I want to start out by admitting that not all my habits are healthy. They’re not awful, so don’t go thinking that my history of depression (have I mentioned my history of depression yet?—Surprise!) has something to do with bad health, but they’re not as awesome as they could be. I run every day, try to stay away from processed foods for the most part, and spend time feeding my intellectual side. On the other hand, I sometimes binge eat, don’t go to sleep nearly early enough, and don’t take enough time to be still and meditate.
My habits could be better.
So…I’m going to go on a journey of establishing healthy(er) habits and seeing how they affect my happiness. I know that my depression is worse when I’m not taking care of myself; the biological and emotional are inextricably connected. I obviously expect good things. Otherwise, what’s the point of healthy habits?
I’ve divided them up into three main categories:
- Sleeping – going to bed earlier and getting up earlier
- Eating – more vegetables (which I’m not terribly fond of), established meals and less grazing, more water (and less soda, sadly)
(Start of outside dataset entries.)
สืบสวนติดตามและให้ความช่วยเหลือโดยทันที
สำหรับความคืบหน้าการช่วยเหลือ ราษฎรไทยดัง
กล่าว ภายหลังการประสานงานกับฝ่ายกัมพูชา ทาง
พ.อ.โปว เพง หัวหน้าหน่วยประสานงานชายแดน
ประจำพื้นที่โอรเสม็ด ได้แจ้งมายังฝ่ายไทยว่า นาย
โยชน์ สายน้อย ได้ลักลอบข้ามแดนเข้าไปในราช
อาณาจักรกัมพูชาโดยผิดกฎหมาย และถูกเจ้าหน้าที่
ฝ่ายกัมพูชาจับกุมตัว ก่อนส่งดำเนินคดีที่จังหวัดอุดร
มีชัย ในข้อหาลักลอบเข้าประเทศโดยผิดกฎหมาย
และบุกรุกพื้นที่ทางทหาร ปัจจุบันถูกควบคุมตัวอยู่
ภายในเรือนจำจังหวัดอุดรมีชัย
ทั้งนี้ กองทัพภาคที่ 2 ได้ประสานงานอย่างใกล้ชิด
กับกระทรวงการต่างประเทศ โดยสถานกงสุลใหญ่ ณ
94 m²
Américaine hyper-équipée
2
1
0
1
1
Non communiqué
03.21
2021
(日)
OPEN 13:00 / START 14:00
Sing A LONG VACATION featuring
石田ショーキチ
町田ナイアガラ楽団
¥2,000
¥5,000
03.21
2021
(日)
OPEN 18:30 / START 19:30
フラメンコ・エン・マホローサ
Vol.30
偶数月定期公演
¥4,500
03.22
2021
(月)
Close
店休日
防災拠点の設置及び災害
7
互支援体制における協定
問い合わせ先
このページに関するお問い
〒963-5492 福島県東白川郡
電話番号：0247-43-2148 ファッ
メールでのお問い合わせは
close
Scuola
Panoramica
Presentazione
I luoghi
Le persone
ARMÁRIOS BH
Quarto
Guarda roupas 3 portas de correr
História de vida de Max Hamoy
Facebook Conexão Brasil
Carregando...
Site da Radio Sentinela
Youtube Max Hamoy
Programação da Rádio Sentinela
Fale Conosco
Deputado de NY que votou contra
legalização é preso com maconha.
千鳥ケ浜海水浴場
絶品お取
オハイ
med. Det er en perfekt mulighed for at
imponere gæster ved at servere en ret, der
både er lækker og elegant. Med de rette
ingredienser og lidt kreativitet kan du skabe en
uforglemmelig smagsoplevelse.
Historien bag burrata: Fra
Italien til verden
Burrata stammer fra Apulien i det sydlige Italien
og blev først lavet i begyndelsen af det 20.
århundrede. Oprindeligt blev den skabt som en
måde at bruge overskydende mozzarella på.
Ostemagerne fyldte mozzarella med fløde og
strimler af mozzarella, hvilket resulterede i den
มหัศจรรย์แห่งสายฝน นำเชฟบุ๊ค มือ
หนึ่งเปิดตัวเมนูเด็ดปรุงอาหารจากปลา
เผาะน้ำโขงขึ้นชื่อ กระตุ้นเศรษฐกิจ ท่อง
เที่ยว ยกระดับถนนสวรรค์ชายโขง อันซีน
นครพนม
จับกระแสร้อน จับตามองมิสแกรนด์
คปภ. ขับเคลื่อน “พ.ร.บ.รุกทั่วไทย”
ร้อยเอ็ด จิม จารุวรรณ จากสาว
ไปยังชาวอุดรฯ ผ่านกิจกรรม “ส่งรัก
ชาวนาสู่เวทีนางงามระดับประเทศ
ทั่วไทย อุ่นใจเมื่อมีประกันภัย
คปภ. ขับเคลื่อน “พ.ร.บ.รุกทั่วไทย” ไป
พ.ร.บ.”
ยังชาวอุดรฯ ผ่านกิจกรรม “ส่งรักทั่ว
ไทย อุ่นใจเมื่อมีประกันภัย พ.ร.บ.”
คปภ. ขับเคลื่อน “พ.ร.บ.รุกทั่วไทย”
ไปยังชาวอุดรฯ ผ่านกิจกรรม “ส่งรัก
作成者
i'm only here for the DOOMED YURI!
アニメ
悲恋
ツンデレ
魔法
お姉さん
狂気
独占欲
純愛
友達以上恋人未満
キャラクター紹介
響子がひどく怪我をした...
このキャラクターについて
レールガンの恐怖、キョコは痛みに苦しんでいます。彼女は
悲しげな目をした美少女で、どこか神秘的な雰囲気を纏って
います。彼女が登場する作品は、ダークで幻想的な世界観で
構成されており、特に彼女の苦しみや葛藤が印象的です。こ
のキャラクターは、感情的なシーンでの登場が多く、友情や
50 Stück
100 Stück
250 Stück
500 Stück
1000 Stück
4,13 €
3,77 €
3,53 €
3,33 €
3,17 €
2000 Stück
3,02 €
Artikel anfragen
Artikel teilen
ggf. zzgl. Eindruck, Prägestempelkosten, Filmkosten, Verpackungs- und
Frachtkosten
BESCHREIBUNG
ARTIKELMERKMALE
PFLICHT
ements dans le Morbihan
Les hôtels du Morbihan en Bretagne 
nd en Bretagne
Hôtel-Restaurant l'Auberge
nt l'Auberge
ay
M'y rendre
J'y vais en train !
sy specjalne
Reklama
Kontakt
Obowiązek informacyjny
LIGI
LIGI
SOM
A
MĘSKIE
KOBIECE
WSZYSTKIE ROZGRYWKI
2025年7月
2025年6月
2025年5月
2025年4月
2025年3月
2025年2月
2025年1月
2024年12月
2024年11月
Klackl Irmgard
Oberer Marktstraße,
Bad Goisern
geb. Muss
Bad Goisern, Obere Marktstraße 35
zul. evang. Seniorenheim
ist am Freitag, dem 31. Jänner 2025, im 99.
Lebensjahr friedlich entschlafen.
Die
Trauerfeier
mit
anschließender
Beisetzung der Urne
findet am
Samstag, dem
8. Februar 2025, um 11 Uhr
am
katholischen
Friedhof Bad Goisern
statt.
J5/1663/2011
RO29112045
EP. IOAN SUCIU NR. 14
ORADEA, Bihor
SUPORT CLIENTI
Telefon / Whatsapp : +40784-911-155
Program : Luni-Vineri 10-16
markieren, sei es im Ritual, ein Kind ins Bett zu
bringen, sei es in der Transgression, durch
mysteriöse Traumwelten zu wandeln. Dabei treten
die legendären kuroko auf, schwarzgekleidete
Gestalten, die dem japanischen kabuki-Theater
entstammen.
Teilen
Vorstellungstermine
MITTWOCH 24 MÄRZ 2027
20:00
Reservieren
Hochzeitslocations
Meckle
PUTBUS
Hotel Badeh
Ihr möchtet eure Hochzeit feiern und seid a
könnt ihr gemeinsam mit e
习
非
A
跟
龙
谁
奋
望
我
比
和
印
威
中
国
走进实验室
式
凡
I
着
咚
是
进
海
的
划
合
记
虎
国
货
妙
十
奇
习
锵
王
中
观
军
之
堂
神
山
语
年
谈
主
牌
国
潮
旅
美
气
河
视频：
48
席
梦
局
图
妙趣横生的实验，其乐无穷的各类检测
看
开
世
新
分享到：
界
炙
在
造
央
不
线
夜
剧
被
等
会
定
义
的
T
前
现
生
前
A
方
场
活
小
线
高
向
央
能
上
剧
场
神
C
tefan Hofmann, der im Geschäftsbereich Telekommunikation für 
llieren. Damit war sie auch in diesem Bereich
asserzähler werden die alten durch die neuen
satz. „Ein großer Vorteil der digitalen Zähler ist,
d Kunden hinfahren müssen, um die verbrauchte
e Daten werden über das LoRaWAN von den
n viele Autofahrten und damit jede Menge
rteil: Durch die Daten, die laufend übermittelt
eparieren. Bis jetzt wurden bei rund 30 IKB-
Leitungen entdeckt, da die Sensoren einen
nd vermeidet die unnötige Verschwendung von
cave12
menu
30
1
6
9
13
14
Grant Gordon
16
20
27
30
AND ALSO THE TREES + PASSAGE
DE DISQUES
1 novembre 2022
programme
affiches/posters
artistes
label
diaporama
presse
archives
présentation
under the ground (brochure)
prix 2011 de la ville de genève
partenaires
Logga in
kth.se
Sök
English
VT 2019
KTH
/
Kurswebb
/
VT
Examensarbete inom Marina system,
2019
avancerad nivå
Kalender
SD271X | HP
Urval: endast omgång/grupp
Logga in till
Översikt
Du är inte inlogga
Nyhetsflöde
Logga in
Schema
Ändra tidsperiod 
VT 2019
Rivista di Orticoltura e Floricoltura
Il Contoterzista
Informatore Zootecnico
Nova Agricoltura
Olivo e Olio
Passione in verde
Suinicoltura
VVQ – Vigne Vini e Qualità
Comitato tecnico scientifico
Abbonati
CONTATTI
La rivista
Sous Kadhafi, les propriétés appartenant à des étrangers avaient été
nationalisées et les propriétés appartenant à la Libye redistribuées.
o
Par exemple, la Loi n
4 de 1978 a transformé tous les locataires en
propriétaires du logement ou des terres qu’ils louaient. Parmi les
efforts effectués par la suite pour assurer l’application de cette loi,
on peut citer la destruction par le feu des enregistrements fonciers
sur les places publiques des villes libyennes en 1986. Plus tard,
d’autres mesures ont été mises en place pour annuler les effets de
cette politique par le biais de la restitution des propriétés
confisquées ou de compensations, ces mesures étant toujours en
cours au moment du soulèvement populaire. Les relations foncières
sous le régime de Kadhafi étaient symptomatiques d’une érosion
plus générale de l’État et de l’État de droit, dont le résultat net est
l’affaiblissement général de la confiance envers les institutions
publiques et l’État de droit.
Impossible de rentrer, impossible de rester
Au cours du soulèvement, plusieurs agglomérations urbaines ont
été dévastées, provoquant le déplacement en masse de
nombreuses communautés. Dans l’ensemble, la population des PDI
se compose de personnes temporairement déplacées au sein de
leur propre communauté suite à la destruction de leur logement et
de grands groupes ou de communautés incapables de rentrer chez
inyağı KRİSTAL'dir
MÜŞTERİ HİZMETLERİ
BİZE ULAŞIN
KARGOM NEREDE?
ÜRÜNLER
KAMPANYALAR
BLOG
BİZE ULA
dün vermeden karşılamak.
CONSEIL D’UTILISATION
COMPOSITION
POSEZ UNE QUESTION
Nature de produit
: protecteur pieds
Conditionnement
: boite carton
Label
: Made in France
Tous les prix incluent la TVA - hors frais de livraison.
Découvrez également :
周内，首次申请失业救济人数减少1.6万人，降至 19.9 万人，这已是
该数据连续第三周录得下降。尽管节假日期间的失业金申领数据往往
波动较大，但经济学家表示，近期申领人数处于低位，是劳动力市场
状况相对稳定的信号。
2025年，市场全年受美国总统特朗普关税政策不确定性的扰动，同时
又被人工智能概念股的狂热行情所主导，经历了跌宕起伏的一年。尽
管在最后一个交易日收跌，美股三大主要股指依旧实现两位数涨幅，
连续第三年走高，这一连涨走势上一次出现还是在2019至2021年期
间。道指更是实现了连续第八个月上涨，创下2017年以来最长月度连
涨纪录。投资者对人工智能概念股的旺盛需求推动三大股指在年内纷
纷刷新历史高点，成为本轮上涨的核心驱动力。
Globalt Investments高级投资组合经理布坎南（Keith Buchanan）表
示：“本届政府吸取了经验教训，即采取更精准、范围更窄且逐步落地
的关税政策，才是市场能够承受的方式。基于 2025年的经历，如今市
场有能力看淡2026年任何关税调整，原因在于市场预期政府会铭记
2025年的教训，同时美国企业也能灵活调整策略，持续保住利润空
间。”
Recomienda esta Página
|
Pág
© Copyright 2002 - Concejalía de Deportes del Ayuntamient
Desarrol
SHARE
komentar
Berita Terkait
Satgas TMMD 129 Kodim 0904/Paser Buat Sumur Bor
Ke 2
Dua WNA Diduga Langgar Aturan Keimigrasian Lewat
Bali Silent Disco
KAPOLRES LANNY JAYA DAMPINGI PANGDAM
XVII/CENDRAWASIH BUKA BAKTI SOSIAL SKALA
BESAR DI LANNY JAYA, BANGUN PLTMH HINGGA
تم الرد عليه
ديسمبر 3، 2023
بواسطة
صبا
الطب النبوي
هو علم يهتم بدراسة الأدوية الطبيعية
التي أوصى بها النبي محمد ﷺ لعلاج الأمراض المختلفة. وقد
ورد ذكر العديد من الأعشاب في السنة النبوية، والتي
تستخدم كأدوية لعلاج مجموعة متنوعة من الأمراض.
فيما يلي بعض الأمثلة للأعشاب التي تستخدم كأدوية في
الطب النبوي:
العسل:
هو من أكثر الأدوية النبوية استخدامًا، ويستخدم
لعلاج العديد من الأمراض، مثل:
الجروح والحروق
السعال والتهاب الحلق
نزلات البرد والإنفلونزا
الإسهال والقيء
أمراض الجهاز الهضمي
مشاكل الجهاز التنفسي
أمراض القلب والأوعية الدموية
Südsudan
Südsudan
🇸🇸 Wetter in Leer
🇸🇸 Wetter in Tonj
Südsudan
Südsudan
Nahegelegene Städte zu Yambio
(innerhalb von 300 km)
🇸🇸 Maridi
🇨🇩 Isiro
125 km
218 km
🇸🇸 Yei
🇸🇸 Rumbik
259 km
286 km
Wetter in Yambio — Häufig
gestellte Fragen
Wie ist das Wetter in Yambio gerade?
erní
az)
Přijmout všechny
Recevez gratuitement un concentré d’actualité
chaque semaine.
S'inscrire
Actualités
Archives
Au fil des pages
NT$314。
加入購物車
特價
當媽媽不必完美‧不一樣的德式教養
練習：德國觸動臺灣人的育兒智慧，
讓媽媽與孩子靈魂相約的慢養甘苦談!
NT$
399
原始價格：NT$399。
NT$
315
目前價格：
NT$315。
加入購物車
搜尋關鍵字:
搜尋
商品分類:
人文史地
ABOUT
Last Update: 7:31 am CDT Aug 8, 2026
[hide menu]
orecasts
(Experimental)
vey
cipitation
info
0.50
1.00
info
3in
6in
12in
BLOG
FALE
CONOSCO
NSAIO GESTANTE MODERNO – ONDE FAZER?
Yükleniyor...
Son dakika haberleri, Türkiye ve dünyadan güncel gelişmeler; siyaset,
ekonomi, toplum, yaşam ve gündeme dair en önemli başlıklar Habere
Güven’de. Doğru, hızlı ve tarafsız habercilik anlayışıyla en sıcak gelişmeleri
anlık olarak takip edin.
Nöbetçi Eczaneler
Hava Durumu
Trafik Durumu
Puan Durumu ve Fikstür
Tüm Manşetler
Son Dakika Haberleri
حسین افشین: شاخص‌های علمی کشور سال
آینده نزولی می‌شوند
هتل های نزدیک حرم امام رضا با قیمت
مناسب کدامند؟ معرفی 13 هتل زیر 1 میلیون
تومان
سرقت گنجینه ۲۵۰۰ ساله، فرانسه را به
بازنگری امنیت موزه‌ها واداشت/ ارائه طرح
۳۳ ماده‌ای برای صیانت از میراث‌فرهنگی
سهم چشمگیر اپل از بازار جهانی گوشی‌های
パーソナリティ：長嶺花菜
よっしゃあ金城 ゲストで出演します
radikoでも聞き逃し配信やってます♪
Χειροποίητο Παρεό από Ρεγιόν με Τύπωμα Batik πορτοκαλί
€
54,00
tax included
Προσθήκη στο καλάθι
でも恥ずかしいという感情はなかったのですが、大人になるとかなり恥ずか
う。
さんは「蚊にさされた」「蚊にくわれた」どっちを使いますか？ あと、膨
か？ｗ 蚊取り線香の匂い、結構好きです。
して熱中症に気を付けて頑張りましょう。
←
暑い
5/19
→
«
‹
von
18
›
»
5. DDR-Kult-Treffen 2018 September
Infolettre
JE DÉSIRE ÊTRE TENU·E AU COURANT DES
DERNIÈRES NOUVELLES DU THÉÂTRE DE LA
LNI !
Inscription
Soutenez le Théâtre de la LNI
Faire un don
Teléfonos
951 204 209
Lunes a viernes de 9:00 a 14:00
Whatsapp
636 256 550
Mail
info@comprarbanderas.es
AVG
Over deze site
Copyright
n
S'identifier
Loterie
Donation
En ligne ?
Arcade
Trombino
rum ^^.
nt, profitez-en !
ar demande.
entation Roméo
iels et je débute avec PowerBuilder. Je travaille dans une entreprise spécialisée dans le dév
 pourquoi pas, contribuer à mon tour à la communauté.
- Exercising (body and mind) – meditating, more hiking, running earlier in the day
There’s no way I’m going to do all of this at once because I know how that turns out: complete and utter soul-destroying defeat. So I’ll start with the sleeping stuff. I’ll let you know next week how it goes.
Choose Joy.
—A
When I’m thick in depression, I don’t want to eat, or make a meal. But if I can manage to cut up fruits and veggies then I do graze. So I’m kind a putting in a plug for grazing . . . if it’s healthy food. (except that when I’m thick in depression I can’t usually manage cutting up fruits and veggies, so never mind after all. I’m putting in a plug for people bringing us dinner. Healthy dinner.)